A clearer US-China picture

Avoiding false sentimentalities and insecure pessimism

This year marks the 20th anniversary of normalized US-China relations, an event celebrated in both capitals with upbeat commemorative events, a warm look back at the high-profile Sino-US summits of the last year- and-a-half, and praise for the "constructive strategic partnership" acclaimed by US and Chinese officials.

But something is wrong with this picture. Scratch beneath the high gloss, and the relationship begins to lose its luster. What's more, the sheen of high politics obscures significant bilateral differences for the two countries in the coming year and masks deeper, unresolved problems.

In economic relations, human rights, and regional security, impending difficulties in the coming months will challenge the commitment of the two sides to improved ties. Record trade deficits with China - by US accounts likely to reach nearly $60 billion for 1998 - and continued impediments to foreign investors have dampened go-go American business spirits. Without business backing, the relationship is certainly headed for bumpy times. In addition, World Trade Organization (WTO) accession for China will remain tentative and contentious. China appears unprepared to open markets and distribution networks, making membership unlikely until after the next major round of negotiations in 1999. During the coming months, pressures in Washington may mount to support WTO membership for Taiwan. China will oppose Taiwan preceding it into the WTO, prompting a possible standoff between Washington and Beijing.

With the detention, trial, and imprisonment of several leaders of nascent opposition parties in December, and a harsher-than-usual annual human rights report expected in March from the State Department, the two sides have already begun to face off over this contentious subject. Moreover, the 10th anniversary of the Tiananmen crisis in June will spark renewed and vitriolic criticism in the US over Chinese human rights abuses. In turn, the Communist Party leadership will harden its position on political rights over the coming year, as it seeks a problem-free 50th anniversary founding day celebration for the People's Republic in October.

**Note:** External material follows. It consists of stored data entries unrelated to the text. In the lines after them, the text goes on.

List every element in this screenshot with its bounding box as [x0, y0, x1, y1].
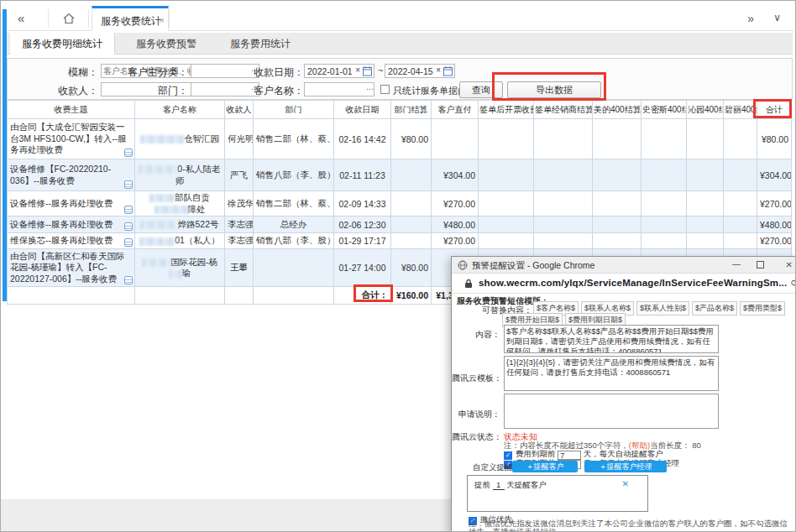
reload-icon[interactable]: ⟳	[791, 278, 796, 289]
item-suffix: 天提醒客户	[506, 480, 547, 489]
redacted-block	[149, 194, 175, 202]
redacted-block	[140, 135, 184, 143]
tencent-template-textarea[interactable]: {1}{2}{3}{4}{5}，请密切关注产品使用和费用续费情况，如有任何疑问，…	[504, 356, 719, 391]
cell	[479, 119, 534, 159]
popup-title-bar[interactable]: 预警提醒设置 - Google Chrome — ✕	[452, 257, 796, 274]
cell-direct	[432, 119, 479, 159]
col-midea-400[interactable]: 美的400结算	[593, 101, 642, 119]
col-bili-400[interactable]: 碧丽400结算	[724, 101, 757, 119]
customer-link[interactable]: 烨路522号	[177, 219, 218, 229]
dept-input[interactable]	[193, 83, 249, 96]
note-icon[interactable]	[124, 149, 133, 157]
date-from-input[interactable]: 2022-01-01 ×	[304, 64, 374, 78]
overflow-tabs-icon[interactable]: »	[747, 12, 754, 25]
note-icon[interactable]	[124, 206, 133, 214]
add-remind-manager-button[interactable]: ＋提醒客户经理	[584, 461, 667, 472]
cell-date: 01-29 17:17	[334, 233, 391, 249]
note-icon[interactable]	[124, 276, 133, 284]
col-direct-pay[interactable]: 客户直付	[432, 101, 479, 119]
cell	[724, 119, 757, 159]
item-days-input[interactable]: 1	[493, 480, 505, 490]
subject-link[interactable]: 由合同【高新区仁和春天国际花园-杨瑾瑜】转入【FC-20220127-006】-…	[10, 251, 125, 284]
cell-dept-settle	[391, 233, 432, 249]
col-total[interactable]: 合计	[757, 101, 792, 119]
content-textarea[interactable]: $客户名称$$联系人名称$$产品名称$$费用开始日期$$费用到期日期$，请密切关…	[504, 325, 719, 353]
subject-link[interactable]: 设备维修【FC-20220210-036】--服务收费	[10, 164, 111, 185]
tag-contact-gender: $联系人性别$	[636, 301, 689, 316]
custom-remind-item: 提前 1 天提醒客户	[474, 480, 547, 491]
customer-category-input[interactable]	[193, 65, 249, 77]
close-icon[interactable]: ✕	[786, 260, 793, 269]
tab-close-icon[interactable]: ×	[160, 15, 165, 25]
col-smith-400[interactable]: 史密斯400结算	[642, 101, 687, 119]
subject-link[interactable]: 维保换芯--服务再处理收费	[10, 235, 113, 245]
remove-item-icon[interactable]: ✕	[622, 479, 629, 488]
alert-settings-popup: 预警提醒设置 - Google Chrome — ✕ show.wecrm.co…	[451, 256, 796, 532]
cell-dept: 销售八部（李、股）	[254, 233, 334, 249]
customer-link[interactable]: 国际花园-杨	[170, 257, 217, 267]
note-icon[interactable]	[124, 180, 133, 189]
cell	[225, 287, 254, 305]
tab-fee-summary[interactable]: 服务费用统计	[218, 33, 302, 55]
customer-link[interactable]: 仓智汇园	[184, 133, 219, 143]
customer-link[interactable]: 瑜	[182, 268, 191, 278]
query-button[interactable]: 查询	[459, 81, 503, 98]
filter-panel: 模糊： 客户主分类： ⋯ 收款日期： 2022-01-01 × ~ 2022-0…	[7, 58, 793, 100]
cell-direct: ¥480.00	[432, 216, 479, 233]
cell-total: ¥270.00	[757, 191, 792, 216]
divider	[169, 9, 170, 28]
col-invoice-fee[interactable]: 签单后开票收费	[479, 101, 534, 119]
popup-url[interactable]: show.wecrm.com/ylqx/ServiceManage/InServ…	[479, 278, 787, 288]
customer-link[interactable]: 0-私人陆老师	[175, 164, 221, 185]
customer-link[interactable]: 部队自贡	[175, 192, 210, 202]
note-icon[interactable]	[124, 222, 133, 231]
tab-fee-detail-stats[interactable]: 服务收费明细统计	[10, 33, 115, 55]
total-dept-settle: ¥160.00	[391, 287, 432, 305]
subject-link[interactable]: 设备维修--服务再处理收费	[10, 198, 113, 208]
customer-category-label: 客户主分类：	[125, 65, 188, 80]
customer-link[interactable]: 01（私人）	[175, 235, 220, 245]
col-dept-settle[interactable]: 部门结算	[391, 101, 432, 119]
content-label: 内容：	[465, 329, 500, 341]
total-label: 合计：	[334, 287, 391, 305]
cell	[254, 287, 334, 305]
cell	[724, 233, 757, 249]
dept-input-wrap: ⋯	[191, 82, 259, 96]
only-service-checkbox[interactable]	[380, 85, 390, 94]
date-clear-icon[interactable]: ×	[436, 65, 441, 75]
lookup-ellipsis-icon[interactable]: ⋯	[366, 85, 373, 93]
collapse-menu-icon[interactable]: «	[18, 11, 24, 25]
popup-url-bar[interactable]: show.wecrm.com/ylqx/ServiceManage/InServ…	[452, 274, 796, 294]
maximize-icon[interactable]	[757, 261, 764, 269]
lock-icon	[464, 279, 473, 289]
minimize-icon[interactable]: —	[732, 259, 741, 269]
customer-name-input[interactable]	[306, 83, 364, 96]
export-data-button[interactable]: 导出数据	[507, 81, 601, 98]
cell-customer: 0-私人陆老师	[135, 159, 225, 191]
cell	[687, 159, 724, 191]
tab-service-fee-stats[interactable]: 服务收费统计 ×	[92, 6, 169, 31]
cell-payee: 王攀	[225, 249, 254, 287]
date-to-input[interactable]: 2022-04-15 ×	[385, 64, 455, 78]
col-payee[interactable]: 收款人	[225, 101, 254, 119]
col-customer[interactable]: 客户名称	[135, 101, 225, 119]
tab-fee-warning[interactable]: 服务收费预警	[124, 33, 208, 55]
home-icon[interactable]	[61, 11, 76, 26]
col-subject[interactable]: 收费主题	[8, 101, 135, 119]
subject-link[interactable]: 由合同【大成仓汇智园安装一台3M HFS100-CW,】转入--服务再处理收费	[10, 122, 127, 154]
app-screen: « 服务收费统计 × » ∨ 服务收费明细统计 服务收费预警 服务费用统计 模糊…	[0, 0, 796, 532]
note-icon[interactable]	[124, 238, 133, 247]
cell-total: ¥304.00	[757, 159, 792, 191]
collapse-panel-icon[interactable]: ∨	[773, 12, 781, 23]
customer-link[interactable]: 障处	[188, 204, 206, 214]
date-clear-icon[interactable]: ×	[355, 65, 360, 75]
col-dealer-settle[interactable]: 签单经销商结算	[534, 101, 593, 119]
add-remind-customer-button[interactable]: ＋提醒客户	[512, 461, 578, 472]
col-date[interactable]: 收款日期	[334, 101, 391, 119]
subject-link[interactable]: 设备维修--服务再处理收费	[10, 219, 113, 229]
col-qinyuan-400[interactable]: 沁园400结算	[687, 101, 724, 119]
remind1-suffix: 天，每天自动提醒客户	[584, 449, 663, 458]
col-dept[interactable]: 部门	[254, 101, 334, 119]
cell-dept: 销售二部（林、蔡、马）	[254, 119, 334, 159]
apply-note-textarea[interactable]	[504, 394, 719, 429]
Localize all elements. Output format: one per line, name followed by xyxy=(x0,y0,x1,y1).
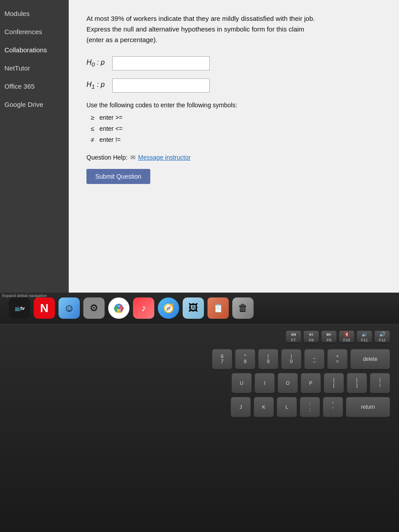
jkl-row: J K L : ; " ' return xyxy=(9,397,390,417)
key-k[interactable]: K xyxy=(254,397,274,417)
message-instructor-link[interactable]: Message instructor xyxy=(138,154,191,161)
dock-music-icon[interactable]: ♪ xyxy=(133,297,154,319)
dock-netflix-icon[interactable]: N xyxy=(34,297,55,319)
sidebar-item-modules[interactable]: Modules xyxy=(0,4,69,23)
h1-input[interactable] xyxy=(112,78,210,93)
symbols-title: Use the following codes to enter the fol… xyxy=(86,102,381,109)
dock-finder-icon[interactable]: ☺ xyxy=(59,297,80,319)
key-f8[interactable]: ⏯ F8 xyxy=(303,330,319,343)
dock-trash-icon[interactable]: 🗑 xyxy=(232,297,254,319)
question-help: Question Help: ✉ Message instructor xyxy=(86,154,381,161)
key-semicolon[interactable]: : ; xyxy=(300,397,320,417)
keyboard: ⏮ F7 ⏯ F8 ⏭ F9 🔇 F10 🔉 F11 🔊 F12 xyxy=(9,330,390,417)
key-8[interactable]: * 8 xyxy=(235,349,255,369)
dock-gear-icon[interactable]: ⚙ xyxy=(83,297,105,319)
key-9[interactable]: ( 9 xyxy=(258,349,278,369)
key-f11[interactable]: 🔉 F11 xyxy=(356,330,372,343)
key-u[interactable]: U xyxy=(231,373,252,393)
sidebar: Modules Conferences Collaborations NetTu… xyxy=(0,0,69,324)
key-delete[interactable]: delete xyxy=(350,349,390,369)
key-minus[interactable]: _ – xyxy=(304,349,325,369)
keyboard-area: ⏮ F7 ⏯ F8 ⏭ F9 🔇 F10 🔉 F11 🔊 F12 xyxy=(0,324,399,532)
symbols-section: Use the following codes to enter the fol… xyxy=(86,102,381,146)
question-help-label: Question Help: xyxy=(86,154,128,161)
key-f12[interactable]: 🔊 F12 xyxy=(374,330,390,343)
screen-area: Modules Conferences Collaborations NetTu… xyxy=(0,0,399,324)
key-i[interactable]: I xyxy=(254,373,275,393)
dock-doc-icon[interactable]: 📋 xyxy=(207,297,229,319)
key-o[interactable]: O xyxy=(278,373,298,393)
sidebar-item-collaborations[interactable]: Collaborations xyxy=(0,41,69,59)
h1-label: H1 : p xyxy=(86,81,109,90)
key-backslash[interactable]: | \ xyxy=(370,373,390,393)
key-l[interactable]: L xyxy=(277,397,297,417)
mail-icon: ✉ xyxy=(130,154,136,161)
dock-appletv-icon[interactable]: 📺tv xyxy=(9,297,30,319)
sidebar-item-office365[interactable]: Office 365 xyxy=(0,77,69,95)
key-return[interactable]: return xyxy=(346,397,390,417)
h0-label: H0 : p xyxy=(86,59,109,68)
key-f10[interactable]: 🔇 F10 xyxy=(339,330,355,343)
key-0[interactable]: ) 0 xyxy=(281,349,301,369)
symbol-row-gte: ≥ enter >= xyxy=(86,112,381,123)
h0-input[interactable] xyxy=(112,56,210,70)
key-f7[interactable]: ⏮ F7 xyxy=(286,330,301,343)
uiop-row: U I O P { [ } ] | \ xyxy=(9,373,390,393)
sidebar-item-conferences[interactable]: Conferences xyxy=(0,23,69,41)
fn-key-row: ⏮ F7 ⏯ F8 ⏭ F9 🔇 F10 🔉 F11 🔊 F12 xyxy=(9,330,390,343)
dock-files-icon[interactable]: 🖼 xyxy=(183,297,204,319)
dock-safari-icon[interactable]: 🧭 xyxy=(158,297,179,319)
symbol-row-neq: ≠ enter != xyxy=(86,134,381,145)
key-bracket-left[interactable]: { [ xyxy=(324,373,344,393)
key-p[interactable]: P xyxy=(301,373,321,393)
sidebar-item-googledrive[interactable]: Google Drive xyxy=(0,95,69,113)
main-content: At most 39% of workers indicate that the… xyxy=(69,0,399,324)
dock-area: Expand global navigation 📺tv N ☺ ⚙ ♪ 🧭 🖼… xyxy=(0,293,399,324)
sidebar-item-nettutor[interactable]: NetTutor xyxy=(0,59,69,77)
submit-question-button[interactable]: Submit Question xyxy=(86,169,150,184)
key-quote[interactable]: " ' xyxy=(323,397,343,417)
symbol-row-lte: ≤ enter <= xyxy=(86,123,381,134)
dock-chrome-icon[interactable] xyxy=(108,297,129,319)
key-equals[interactable]: + = xyxy=(327,349,348,369)
key-f9[interactable]: ⏭ F9 xyxy=(321,330,337,343)
key-j[interactable]: J xyxy=(231,397,251,417)
h1-row: H1 : p xyxy=(86,78,381,93)
key-bracket-right[interactable]: } ] xyxy=(347,373,367,393)
h0-row: H0 : p xyxy=(86,56,381,70)
question-text: At most 39% of workers indicate that the… xyxy=(86,13,317,45)
number-row: & 7 * 8 ( 9 ) 0 _ – + = xyxy=(9,349,390,369)
key-7[interactable]: & 7 xyxy=(212,349,232,369)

Along the security horizon, a number of problems will gain even greater prominence in 1999. As concerns build on the Korean peninsula in the coming months, so too will calls for China to take a tougher line with its comrades in the North, a position Beijing is unwilling to take. Among other contentious security issues for 1999 will be the US development of East Asian theater missile defenses, particularly US support for the deployment of these systems in Japan and Taiwan.

On the highly sensitive issue of Taiwan, the US and China can always expect problems. With the mainland reveling in national pride on the country's 50th anniversary just as Taiwan heats up for the March 2000 presidential election, Chinese military posturing can be expected, reminiscent of the Taiwan Straits exercises and missile tests of 1995 and 1996.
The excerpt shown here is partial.